You should really do some more research before you start spouting off such nonsense.

Not at all directions.

DDR4 has a point-to-point topology, so it's beyond the limitations of dual channel, quad channel etc.
As for timings, bear in mind that DDR4 will have higher clocks which means the actual latency is lowered, if anything.

Well, i knew it. My point is that now ddr3 is capable of 2400-2600 Mhz on highest clocks, where ddr4 is still 2133 on lower clocks. It's just a matter of time when ddr4 becom 3+ GHz, but it's a matter of TIME. So it could be long time to wait, where ddr3 is NOW capable of 2400 plus lower timings.

 

[Pinhedd]

bwah? DDR4 is superior to DDR3 across the board.

You should really do some more research before you start spouting off such nonsense.

Not at all directions.

DDR4 has a point-to-point topology, so it's beyond the limitations of dual channel, quad channel etc.
As for timings, bear in mind that DDR4 will have higher clocks which means the actual latency is lowered, if anything.

Well, i knew it. My point is that now ddr3 is capable of 2400-2600 Mhz on highest clocks, where ddr4 is still 2133 on lower clocks. It's just a matter of time when ddr4 becom 3+ GHz, but it's a matter of TIME. So it could be long time to wait, where ddr3 is NOW capable of 2400 plus lower timings.

*facepalm*

You seem to know just enough about DRAM to not realize that you do not know enough about it to make accurate statements.

The highest JEDEC standard DDR3 speed bin is DDR3-2133K (CAS 11), with DDR3-2133L (CAS 12) being the nominal standard. Many manufacturers produce modules with pin transfer rates much higher than this, or with timings tighter than that of the K bin, but these are all non-standard profiles. The highest JEDEC standard DDR2 speed bin is DDR2-1066E (CAS 6). Again, some manufacturers offer non-standard modules that use tighter timings or a higher IO bus reference clock.

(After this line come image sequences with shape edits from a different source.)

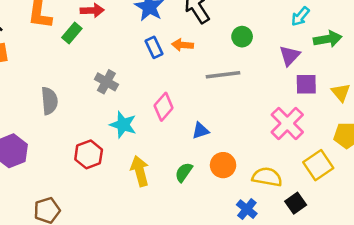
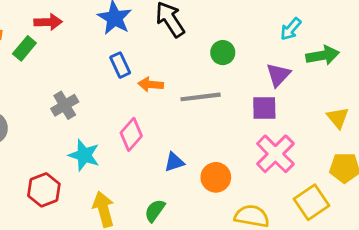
orange arrow: (183, 45) -> (151, 84), moved
gray cross: (106, 82) -> (65, 105), turned 30
purple square: (306, 84) -> (264, 108), moved
orange circle: (223, 165) -> (216, 177), moved

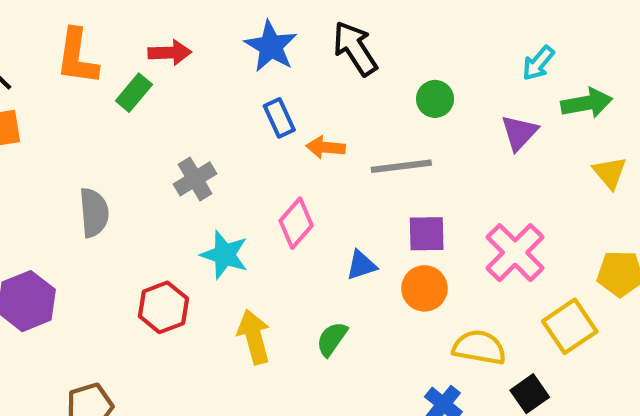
purple square: (264, 108) -> (427, 234), moved
yellow triangle: (338, 118) -> (610, 173), moved

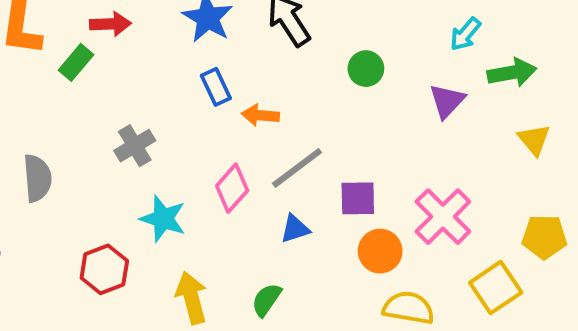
gray line: (401, 166) -> (297, 168), moved, turned -30
orange circle: (424, 288) -> (380, 251), moved

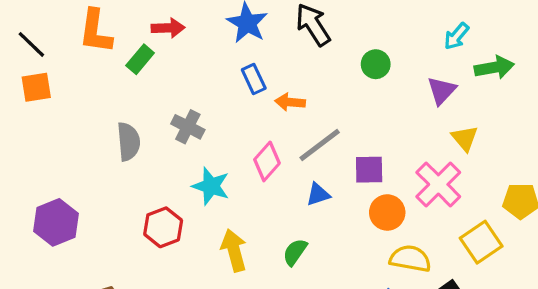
yellow triangle: (534, 140) -> (465, 138), moved
gray cross: (135, 146) -> (188, 127), turned -32
gray semicircle: (37, 178) -> (129, 142), moved

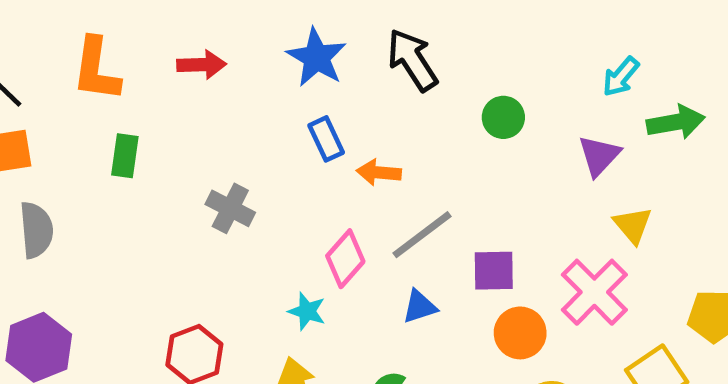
green rectangle: (140, 59) -> (125, 156), moved, turned -32
gray semicircle: (129, 142) -> (36, 230), moved
cyan star: (211, 186) -> (307, 311), moved, size x0.7

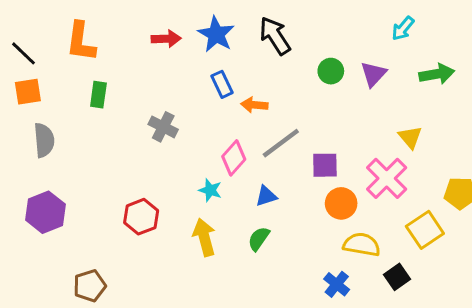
red arrow: (202, 65) -> (166, 39), moved
cyan arrow: (621, 77) -> (403, 28), moved
purple triangle: (599, 156) -> (373, 74), moved
blue triangle: (420, 307) -> (266, 196), moved

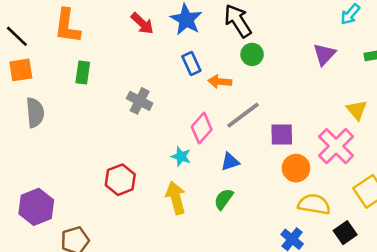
red arrow: (166, 39) -> (142, 23), turned 45
green circle: (331, 71) -> (252, 54), moved
purple hexagon: (46, 212) -> (36, 207), moved

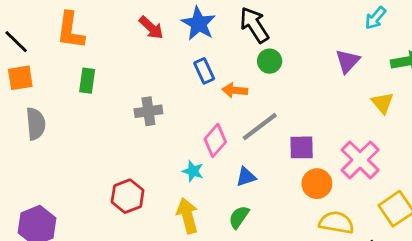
gray cross: (140, 101) -> (148, 111), turned -35
yellow triangle: (357, 110) -> (382, 103), moved

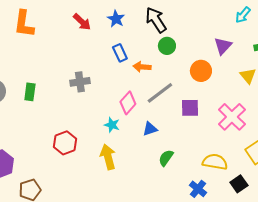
blue star: (199, 24) -> (116, 19), size x0.7
green rectangle: (87, 81) -> (30, 92), moved
orange circle: (317, 184) -> (201, 71), moved
green semicircle: (239, 217) -> (166, 158), moved

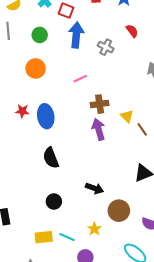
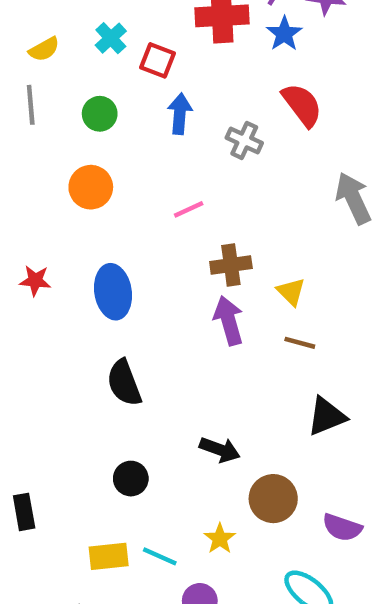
red semicircle: (132, 31) -> (302, 105), size x1.5
blue arrow: (76, 35) -> (180, 114), size x0.7
red star: (22, 111) -> (35, 281), moved
brown line: (142, 129) -> (300, 343), moved, turned -40

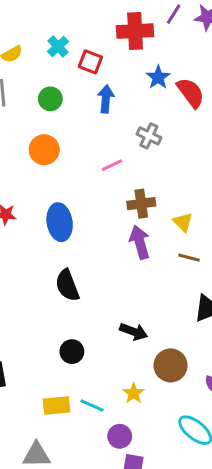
blue star: (284, 34) -> (158, 77), moved
gray cross: (244, 140) -> (149, 136), moved

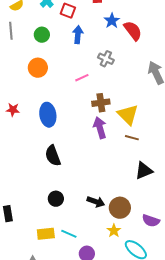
yellow triangle: (183, 222) -> (128, 115), size x1.6
black arrow: (134, 332) -> (96, 202), moved
yellow star: (134, 393) -> (114, 231), moved

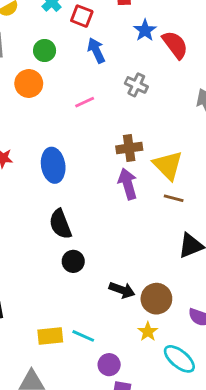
blue arrow: (78, 35) -> (96, 50), turned -30
orange circle: (38, 68) -> (29, 83), moved
pink line: (82, 78) -> (85, 102), moved
black circle: (56, 199) -> (73, 261), moved

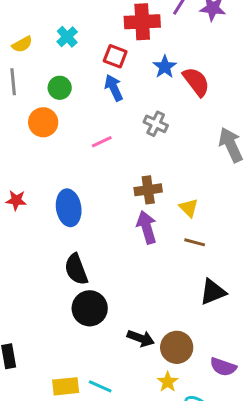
red square: (82, 16) -> (115, 56), moved
yellow triangle: (168, 165) -> (189, 208), size x0.6
black circle: (73, 261) -> (90, 308), size x1.5

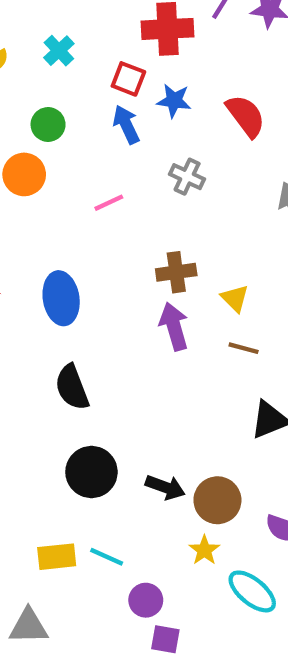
blue star: (165, 67) -> (174, 101), moved, turned -30
black circle: (90, 308) -> (91, 472), moved

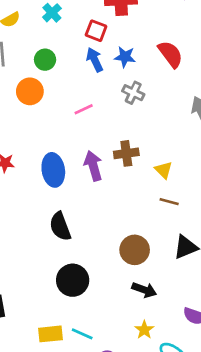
blue star: (174, 101) -> (125, 57), moved
purple arrow: (174, 326) -> (93, 166), moved
black arrow: (165, 487) -> (144, 290), moved
brown circle: (217, 500) -> (135, 250), moved

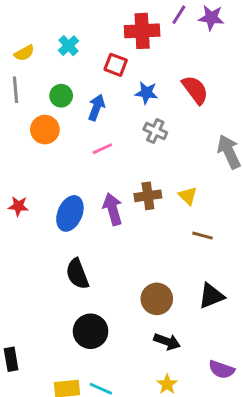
blue arrow: (95, 60) -> (96, 107), moved, turned 45
blue ellipse: (53, 170) -> (70, 213), turned 32
yellow triangle: (164, 170) -> (188, 196), moved
brown line: (169, 202) -> (202, 236), moved

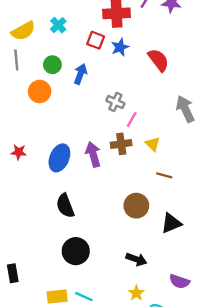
yellow semicircle: (24, 53) -> (23, 31), size x1.5
blue star: (146, 93) -> (120, 47), moved, turned -30
gray cross: (155, 131) -> (115, 102), moved
pink line: (102, 149) -> (132, 119), moved, turned -35
brown circle: (157, 299) -> (136, 206), moved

On first inspection one might be tempted to claim that DDR2-1066E is faster than DDR3-2133L by virtue of having a lower CAS. However, SDRAM timings are measured relative to the IO bus reference clock itself. Double the transfer rate of the IO bus without doing anything to the module architecture itself and the latency doubles. However, the "real" latency (unlike that worthless chart that you posted) is measured in nanoseconds, not clock cycles. DDR2-1066E and DDR3-2133L both have real CAS latencies of 11.25 nanoseconds! DDR3-2133K is slightly faster at 10.3125 nanoseconds. One could just as easily take that chart and adjust the numbers for the DDR2 to DDR3 transition and it would look almost identical.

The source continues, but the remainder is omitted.